SanketBani - A ISL SignLanguage-based app

SanketBani is an innovative application designed to bridge the communication gap between hearing and speech-impaired communities and those who can hear and speak. It leverages advanced AI and 3D technology to convert text, images, and real-time gestures into Indian Sign Language (ISL) gestures, fostering seamless communication and understanding.

Features

1. Text-to-ISL Conversion

Converts any input text into 3D animated Indian Sign Language gestures.
Allows users to type or paste text and view the corresponding ISL gestures in real time.

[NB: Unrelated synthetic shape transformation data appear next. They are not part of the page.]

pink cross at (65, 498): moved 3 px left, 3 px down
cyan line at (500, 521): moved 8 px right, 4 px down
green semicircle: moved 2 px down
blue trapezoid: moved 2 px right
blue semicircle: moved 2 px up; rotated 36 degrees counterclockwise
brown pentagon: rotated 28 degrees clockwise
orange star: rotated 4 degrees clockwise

2. Image-to-ISL Conversion

Recognizes text from images and converts it into ISL gestures.
Uses advanced Optical Character Recognition (OCR) and AI models to extract and process text from images.

3. Real-Time Gesture Conversations

Facilitates real-time conversations between individuals who can and cannot hear or speak.
Provides smooth interaction using gesture recognition and 3D animated ISL responses.

4. Gesture-to-Text Conversion

Converts sign language gestures from videos into readable text.
Enables understanding of ISL gestures by those who are unfamiliar with sign language.

5. Custom Dataset

Incorporates a structured dataset of ISL gestures, including alphabets, numbers, common sentences, and frequently used words.
Expands functionality by combining gestures for new or uncommon phrases.

Technology Stack

1. Frontend

React Native for the mobile application.
Three.js for rendering 3D models.
Expo Go for development and testing.

2. Backend

Node.js for API handling.
APIs for OCR, text-to-sign gesture generation, and other AI functionalities.

3. Recognition Model

Open CV and Mediapipe used to Extract pose and features from videos.
TensorFlow and Python used for creating and training neural networks.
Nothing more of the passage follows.